The two seemed to have fallen into the trap of believing their own propaganda, which has been solidified over the years by the private and global media which turned a blind eye to the MDC’s violent streak as part of efforts to prop up the regime change agenda.
In my book, the award for best performance of the day went to Biti, who declared that there is no violence in the MDC and yet he himself has been a victim of internal violence alongside other former senior party leaders.
In September 2001, MDC lawmakers — Priscilla Misihairabwi-Mushonga, Gabriel Chaibva, Edwin Mushoriwa and Janah Ncube — were assaulted while attending a provincial executive meeting in Dzivaresekwa.
Misihairabwi-Mushonga was once again assaulted at Harvest House in May 2005.
“In 2005, when the then united MDC split, one of the issues at the heart of discontentment was the way the party hierarchy was quick to resort to violence each time they felt their power was threatened or when a decision did not go their way.
Harvest House, the party’s headquarters, literally became a no-go area for people who were seen to be opposing Tsvangirai, with party leaders often made to say that they were not eyeing the presidency, lest violence be visited upon them.
For example, Frank Chamunorwa was allegedly abducted and assaulted, while the party’s then director of security, Peter Guhu, also had a vicious encounter with the marauding youth.
This precipitated mayhem within the party, as there were several incidents where many people were allegedly assaulted by known youth assembly members, but who were not punished in any way.” — (Newsday, August 10 2017)
The transcript from the 2005 report drawn up by a committee comprising then senior party leaders Giles Mutsekwa, Moses Mzila Ndlovu and (the now late) Tichaona Mudzingwa, which interviewed those implicated in the violence and the alleged victims makes an interesting read.
In some parts, youth members implicated in the violence explicitly boasted how they dealt with their victims, how they had the protection and showed no remorse for their actions, and, in fact, indicate that they would repeat their actions even to the members they were appearing before.
The then MDC secretary-general, Professor Welshman Ncube, was banished from Harvest House by the said youths as he was accused of eyeing Morgan Tsvangirai’s presidency.
The late Trudy Stevenson — then MDC-T legislator for Harare North — was assaulted by youths shortly after the party split over a disagreement on whether to participate in the senatorial elections which were held that year.

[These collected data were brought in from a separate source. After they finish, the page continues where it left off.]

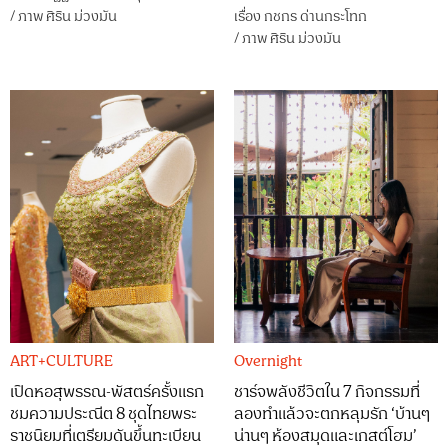
/
ภาพ
ศิริน ม่วงมัน
เรื่อง
กชกร ด่านกระโทก
/
ภาพ
ศิริน ม่วงมัน
ART+CULTURE
Overnight
เปิดหอสุพรรณ-พัสตร์ครั้งแรก
ชาร์จพลังชีวิตใน 7 กิจกรรมที่
ชมความประณีต 8 ชุดไทยพระ
ลองทำแล้วจะตกหลุมรัก ‘บ้านๆ
ราชนิยมที่เตรียมดันขึ้นทะเบียน
น่านๆ ห้องสมุดและเกสต์โฮม’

Speaking to SW Radio, Stevenson said she recognised one of the people who attacked her as Tonderai Ndira, who was suspended from the MDC for violence in 2005.
Said Stevenson then: “And that is definitely a Tsvangirai person… and in fact I believe it was Tonderai who took one of the vehicles by force as well (last year) and they have never returned the vehicle despite a court order.”
Commenting on the vicious attack on Stevenson in 2005, the late John Makumbe noted that the MDC-T was also employing violence, which it ironically condemned.
In the aftermath of the 2005 violence, as recorded in David Coltart’s memoirs, Innocent Gonese went on to say that the attempted murder of Guhu and the 2005 violence had ‘seriously undermined (our) credibility.’
In April 2010, Toendepi Shonhe (party director-general) and Chris Dhlamini (security director) were assaulted outside Harvest House.
Widespread violence also rocked the MDC ahead of its 2011 Congress.
There were also clashes between party supporters in Bulawayo, Chitungwiza, Midlands North, Masvingo and Mashonaland West.
Tsvangirai then instituted a commission of inquiry chaired by Trust Manda, but despite producing a damning report which implicated several party heavyweights, no action was taken.
It is said no action was taken against those responsible for the violence as it was feared this would widen divisions in the MDC ahead of the 2013 elections.
The party’s former deputy secretary for welfare, Kerry Kay, in a 2011 memo, also wrote articulately about the history of violence in the party, which was ignored because senior party members were implicated.
In May 2011, speaking during a ceremony to launch his party’s ‘Zimbabwe Panel of Elders’, which was chaired by Professor Gordon Chavunduka and included former Minister of Education, Fay Chung, Tsvangirai admitted that the MDC-T was engulfed in violence amidst intense jostling for influential positions by its members.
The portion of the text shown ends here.